Gli istriani credo che me ne siano stati grati. Ho cercato di restituire loro l’Istria, ma anche di dire agli italiani: voi che identificate l’Istria con le foibe, e poi andate in vacanza in Croazia, per favore cercate di conoscere la storia di questa terra, non usatela solo in maniera consumistica per le sue spiagge stupende o per mangiare gli scampi alla bùsara. L’Istria, questa terra di tutti e di nessuno, è talmente bella e ammaliatrice che non a caso le popolazioni jugoslave l’hanno fortissimamente voluta. Tito ha fatto la guerra con in mente quasi solo questo scopo. Per gli esuli, poi, il senso della perdita dà al loro amore un colore particolare che si mescola con il sentimento dell’ingiustizia patita, secondo me il più irriducibile in un essere umano. Per cinquant’anni siamo stati cancellati dal resto d’Italia e nessuno ha voluto sapere dell’esistenza di 109 campi profughi. E per anni, quando io dicevo di essere nata a Pola, la gente non sapeva dove fosse.

 

Dove cercare le ragioni di quest’ignoranza?

A mio parere ce n’è una di fondo: noi la guerra l’abbiamo persa, e invece col fatto della cobelligeranza, degli alleati, della resistenza, ci siamo raccontati che l’abbiamo vinta. Non è andata così. Tito sedeva al tavolo dei vincitori e abbiamo pagato la sconfitta con quel triangolo di terra, oggi diviso tra Croazia e Slovenia. Per il resto dell’Italia siamo finiti come lo sporco sotto il tappeto.

 

Un’ultima domanda: cosa pensano i suoi figli di tutta questa storia?

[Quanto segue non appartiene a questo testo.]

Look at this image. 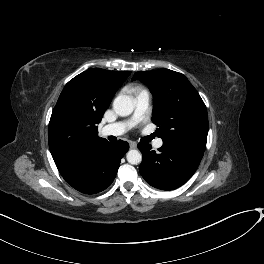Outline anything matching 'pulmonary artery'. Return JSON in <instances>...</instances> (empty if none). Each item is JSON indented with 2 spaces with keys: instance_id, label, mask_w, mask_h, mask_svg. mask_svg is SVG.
<instances>
[{
  "instance_id": "e3ab8cb5",
  "label": "pulmonary artery",
  "mask_w": 264,
  "mask_h": 264,
  "mask_svg": "<svg viewBox=\"0 0 264 264\" xmlns=\"http://www.w3.org/2000/svg\"><path fill=\"white\" fill-rule=\"evenodd\" d=\"M150 104V94L148 91L143 90L138 92L135 95V110L132 117L127 121H121L106 125L102 128V133L104 135H112V136H119L130 128H132L137 122L142 120L146 115ZM163 145V141L161 138H158L154 142L155 148H160Z\"/></svg>"
}]
</instances>
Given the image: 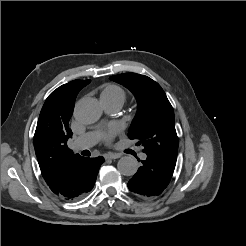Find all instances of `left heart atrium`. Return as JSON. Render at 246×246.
Returning a JSON list of instances; mask_svg holds the SVG:
<instances>
[{
  "label": "left heart atrium",
  "instance_id": "39dd6f15",
  "mask_svg": "<svg viewBox=\"0 0 246 246\" xmlns=\"http://www.w3.org/2000/svg\"><path fill=\"white\" fill-rule=\"evenodd\" d=\"M117 132V128H110L102 134V139L105 142H110L113 139V137L117 134Z\"/></svg>",
  "mask_w": 246,
  "mask_h": 246
}]
</instances>
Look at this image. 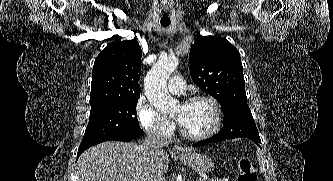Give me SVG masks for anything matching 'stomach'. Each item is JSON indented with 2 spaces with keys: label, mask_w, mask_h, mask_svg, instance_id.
<instances>
[{
  "label": "stomach",
  "mask_w": 333,
  "mask_h": 181,
  "mask_svg": "<svg viewBox=\"0 0 333 181\" xmlns=\"http://www.w3.org/2000/svg\"><path fill=\"white\" fill-rule=\"evenodd\" d=\"M179 160L196 172L208 173L213 168V161L204 154L187 152L183 155H178Z\"/></svg>",
  "instance_id": "0dacf381"
}]
</instances>
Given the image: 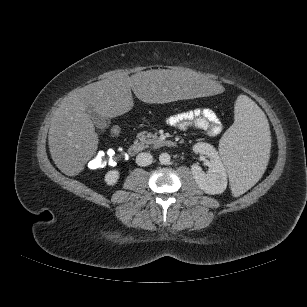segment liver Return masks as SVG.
I'll return each mask as SVG.
<instances>
[{
    "label": "liver",
    "instance_id": "liver-1",
    "mask_svg": "<svg viewBox=\"0 0 307 307\" xmlns=\"http://www.w3.org/2000/svg\"><path fill=\"white\" fill-rule=\"evenodd\" d=\"M224 85L208 81L191 69L148 70L128 76L118 73L71 91L55 111L48 134L51 157L58 169L68 175L80 173L96 153L98 136L87 113L93 107L105 118L120 116L133 107L132 93L150 104L222 94Z\"/></svg>",
    "mask_w": 307,
    "mask_h": 307
}]
</instances>
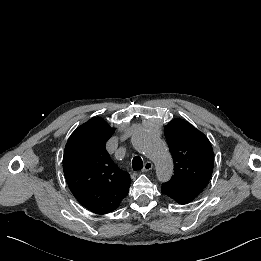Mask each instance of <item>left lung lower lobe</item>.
Masks as SVG:
<instances>
[{"label":"left lung lower lobe","instance_id":"1","mask_svg":"<svg viewBox=\"0 0 261 261\" xmlns=\"http://www.w3.org/2000/svg\"><path fill=\"white\" fill-rule=\"evenodd\" d=\"M161 192L163 194L169 196L170 198L174 199L179 204H187V203H189L190 201L193 200L190 197H187L185 195H181V194L175 193V192H173L171 190H168L166 188H163V187L161 189Z\"/></svg>","mask_w":261,"mask_h":261}]
</instances>
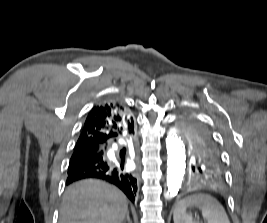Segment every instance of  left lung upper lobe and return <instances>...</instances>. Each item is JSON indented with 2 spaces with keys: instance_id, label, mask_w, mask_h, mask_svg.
<instances>
[{
  "instance_id": "5c2ea615",
  "label": "left lung upper lobe",
  "mask_w": 267,
  "mask_h": 223,
  "mask_svg": "<svg viewBox=\"0 0 267 223\" xmlns=\"http://www.w3.org/2000/svg\"><path fill=\"white\" fill-rule=\"evenodd\" d=\"M180 131L190 153L192 171H224L218 147L203 124L188 119L180 125Z\"/></svg>"
}]
</instances>
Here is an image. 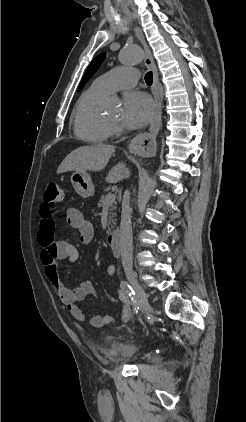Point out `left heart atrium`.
Here are the masks:
<instances>
[{
	"label": "left heart atrium",
	"instance_id": "39dd6f15",
	"mask_svg": "<svg viewBox=\"0 0 246 422\" xmlns=\"http://www.w3.org/2000/svg\"><path fill=\"white\" fill-rule=\"evenodd\" d=\"M154 107L150 97L142 92H129L123 100L121 122L130 129L145 126L153 116Z\"/></svg>",
	"mask_w": 246,
	"mask_h": 422
}]
</instances>
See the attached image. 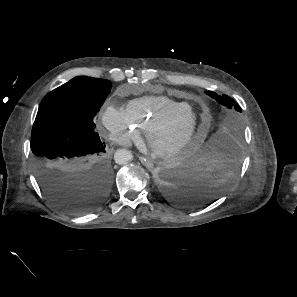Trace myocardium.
Instances as JSON below:
<instances>
[{"label":"myocardium","instance_id":"obj_1","mask_svg":"<svg viewBox=\"0 0 297 297\" xmlns=\"http://www.w3.org/2000/svg\"><path fill=\"white\" fill-rule=\"evenodd\" d=\"M186 115L196 116V121L192 125L186 137L171 147L164 148V147L157 146L155 143L156 136L161 131H163L168 126V124ZM199 129H200V117L195 112V110L188 105L187 107L181 110L161 116L152 125H150L146 131V141L153 155H155L156 157L162 160H168L180 154L186 147H188L193 141V139L196 137V135L198 134Z\"/></svg>","mask_w":297,"mask_h":297}]
</instances>
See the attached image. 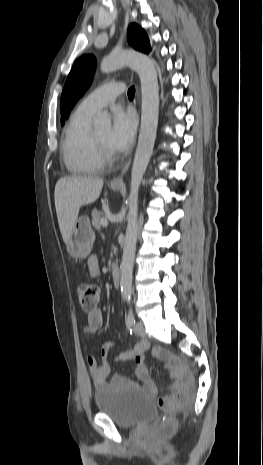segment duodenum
<instances>
[{
    "label": "duodenum",
    "mask_w": 263,
    "mask_h": 465,
    "mask_svg": "<svg viewBox=\"0 0 263 465\" xmlns=\"http://www.w3.org/2000/svg\"><path fill=\"white\" fill-rule=\"evenodd\" d=\"M112 279H113V283H114L115 287H119L120 282H121V272H120L118 267H113V269H112Z\"/></svg>",
    "instance_id": "410a0bca"
}]
</instances>
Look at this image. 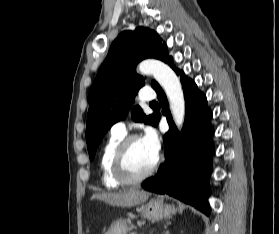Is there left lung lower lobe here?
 Segmentation results:
<instances>
[{
  "instance_id": "obj_1",
  "label": "left lung lower lobe",
  "mask_w": 279,
  "mask_h": 234,
  "mask_svg": "<svg viewBox=\"0 0 279 234\" xmlns=\"http://www.w3.org/2000/svg\"><path fill=\"white\" fill-rule=\"evenodd\" d=\"M167 64L177 75H181L186 106L185 122L180 134L168 109L166 95L160 86L154 88L170 129L164 135L165 163L142 186L148 191L173 196L209 215L208 180L214 153L212 112L207 106L206 96L197 89L193 80L173 66L172 57ZM159 119L160 115L158 122Z\"/></svg>"
}]
</instances>
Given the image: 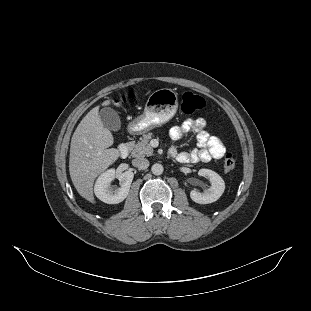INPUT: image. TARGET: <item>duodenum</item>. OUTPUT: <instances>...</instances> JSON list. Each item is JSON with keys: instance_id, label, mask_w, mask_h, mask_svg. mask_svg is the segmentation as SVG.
Wrapping results in <instances>:
<instances>
[{"instance_id": "410a0bca", "label": "duodenum", "mask_w": 311, "mask_h": 311, "mask_svg": "<svg viewBox=\"0 0 311 311\" xmlns=\"http://www.w3.org/2000/svg\"><path fill=\"white\" fill-rule=\"evenodd\" d=\"M118 153L120 157L124 158L128 155L129 153V145L127 143H122L118 147Z\"/></svg>"}]
</instances>
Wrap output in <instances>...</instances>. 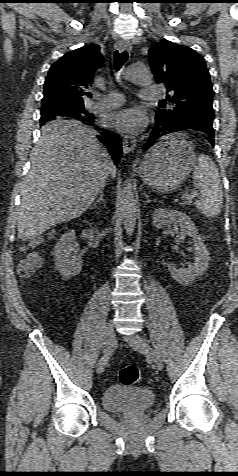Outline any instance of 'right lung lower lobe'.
Returning <instances> with one entry per match:
<instances>
[{
	"instance_id": "1",
	"label": "right lung lower lobe",
	"mask_w": 238,
	"mask_h": 476,
	"mask_svg": "<svg viewBox=\"0 0 238 476\" xmlns=\"http://www.w3.org/2000/svg\"><path fill=\"white\" fill-rule=\"evenodd\" d=\"M89 126H94V121H83ZM97 130H102L96 127ZM99 140L108 148L110 154L114 159V163L118 164L121 156V139L116 134L104 133Z\"/></svg>"
}]
</instances>
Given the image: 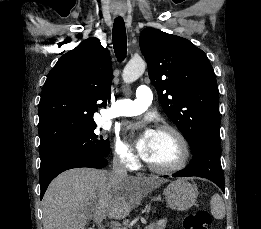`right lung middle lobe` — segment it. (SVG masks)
<instances>
[{
    "label": "right lung middle lobe",
    "instance_id": "right-lung-middle-lobe-1",
    "mask_svg": "<svg viewBox=\"0 0 261 229\" xmlns=\"http://www.w3.org/2000/svg\"><path fill=\"white\" fill-rule=\"evenodd\" d=\"M96 125L83 135L57 145L40 150L41 165L57 160L83 157H107L110 153L109 140L94 133Z\"/></svg>",
    "mask_w": 261,
    "mask_h": 229
}]
</instances>
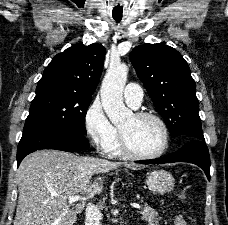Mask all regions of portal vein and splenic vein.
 <instances>
[{"instance_id": "18ae733b", "label": "portal vein and splenic vein", "mask_w": 228, "mask_h": 225, "mask_svg": "<svg viewBox=\"0 0 228 225\" xmlns=\"http://www.w3.org/2000/svg\"><path fill=\"white\" fill-rule=\"evenodd\" d=\"M67 201H69V203H76V201H83V197H67ZM133 207H135V209H140V205H136V203H133Z\"/></svg>"}]
</instances>
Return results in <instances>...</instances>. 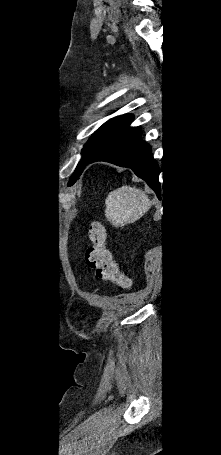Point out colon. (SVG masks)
<instances>
[{"instance_id": "5ec220e1", "label": "colon", "mask_w": 221, "mask_h": 455, "mask_svg": "<svg viewBox=\"0 0 221 455\" xmlns=\"http://www.w3.org/2000/svg\"><path fill=\"white\" fill-rule=\"evenodd\" d=\"M89 239L91 245L86 252V261L89 267L95 271L96 277L119 287L129 288L131 279L119 270L117 262L113 260L106 246L105 230L99 222L92 223Z\"/></svg>"}]
</instances>
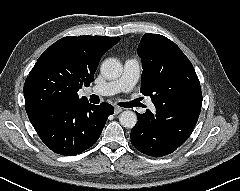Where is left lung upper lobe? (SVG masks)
<instances>
[{
    "label": "left lung upper lobe",
    "instance_id": "1",
    "mask_svg": "<svg viewBox=\"0 0 240 191\" xmlns=\"http://www.w3.org/2000/svg\"><path fill=\"white\" fill-rule=\"evenodd\" d=\"M142 59V94L156 112L173 111L189 102L202 105V92L193 65L179 47L159 34L145 33L137 50Z\"/></svg>",
    "mask_w": 240,
    "mask_h": 191
}]
</instances>
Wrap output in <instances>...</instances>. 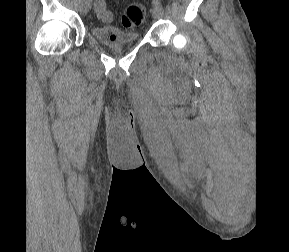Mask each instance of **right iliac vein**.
Listing matches in <instances>:
<instances>
[{"instance_id": "1", "label": "right iliac vein", "mask_w": 289, "mask_h": 252, "mask_svg": "<svg viewBox=\"0 0 289 252\" xmlns=\"http://www.w3.org/2000/svg\"><path fill=\"white\" fill-rule=\"evenodd\" d=\"M78 8L83 15H86L90 9V2L88 0H80Z\"/></svg>"}]
</instances>
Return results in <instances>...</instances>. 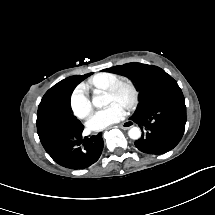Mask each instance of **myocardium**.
<instances>
[{
    "label": "myocardium",
    "instance_id": "1",
    "mask_svg": "<svg viewBox=\"0 0 215 215\" xmlns=\"http://www.w3.org/2000/svg\"><path fill=\"white\" fill-rule=\"evenodd\" d=\"M117 90L121 94L120 103L124 106H130L133 103L135 98V90L132 87V85L128 83L119 84L117 87Z\"/></svg>",
    "mask_w": 215,
    "mask_h": 215
}]
</instances>
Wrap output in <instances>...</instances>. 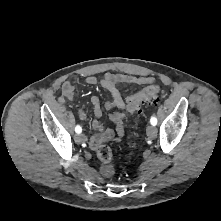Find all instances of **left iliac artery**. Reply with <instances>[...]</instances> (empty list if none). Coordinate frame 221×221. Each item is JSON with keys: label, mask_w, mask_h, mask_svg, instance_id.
<instances>
[{"label": "left iliac artery", "mask_w": 221, "mask_h": 221, "mask_svg": "<svg viewBox=\"0 0 221 221\" xmlns=\"http://www.w3.org/2000/svg\"><path fill=\"white\" fill-rule=\"evenodd\" d=\"M150 123L155 126L157 124V118L155 116H152L150 119Z\"/></svg>", "instance_id": "left-iliac-artery-1"}]
</instances>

Mentre tanti italiani rimasti in Istria mi dicono: i nostri figli e nipoti non ne vogliono più sapere, non ne possono più, i miei figli, forse proprio perché non glielo ho imposto, curiosamente oggi si sentono istriani. E questa è una grande cosa. Per me è diverso l’esilio forzato è qualcosa che ti segna per sempre, ti porta ad una non appartenenza. Non mi sento a casa da nessuna parte. Questo però ha anche un risvolto positivo, mi sento cittadina del mondo.